WHAT TO DO:
Determine how many lines in this listing contain the word "pinata" and report that number by itself.

RECORD SET:
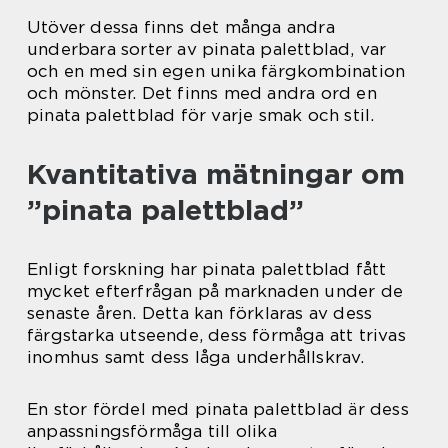
Utöver dessa finns det många andra
underbara sorter av pinata palettblad, var
och en med sin egen unika färgkombination
och mönster. Det finns med andra ord en
pinata palettblad för varje smak och stil.
Kvantitativa mätningar om
”pinata palettblad”
Enligt forskning har pinata palettblad fått
mycket efterfrågan på marknaden under de
senaste åren. Detta kan förklaras av dess
färgstarka utseende, dess förmåga att trivas
inomhus samt dess låga underhållskrav.
En stor fördel med pinata palettblad är dess
anpassningsförmåga till olika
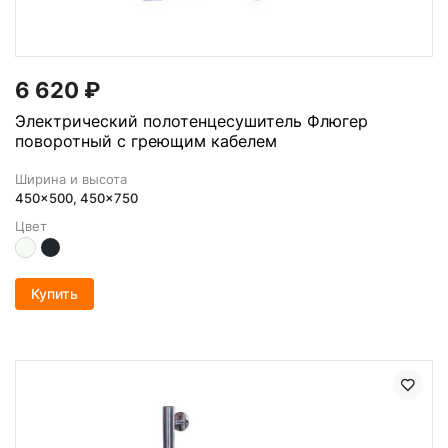
6 620
₽
Электрический полотенцесушитель Флюгер
поворотный с греющим кабелем
Ширина и высота
450x500, 450x750
Цвет
Купить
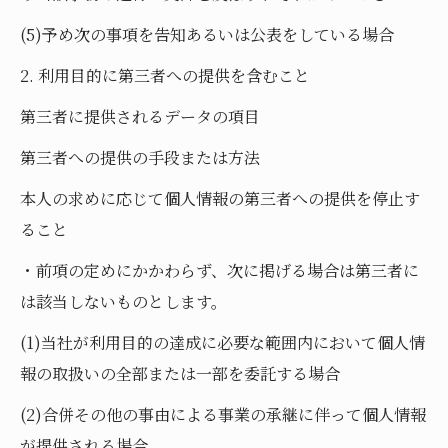
(5)予め次の事項を告知あるいは公表をしている場合
2. 利用目的に第三者への提供を含むこと
第三者に提供されるデータの項目
第三者への提供の手段または方法
本人の求めに応じて個人情報の第三者への提供を停止す
ること
・前項の定めにかかわらず、次に掲げる場合は第三者に
は該当しないものとします。
(1)当社が利用目的の達成に必要な範囲内において個人情
報の取扱いの全部または一部を委託する場合
(2)合併その他の事由による事業の承継に伴って個人情報
が提供される場合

YOUR SOLUTION:
5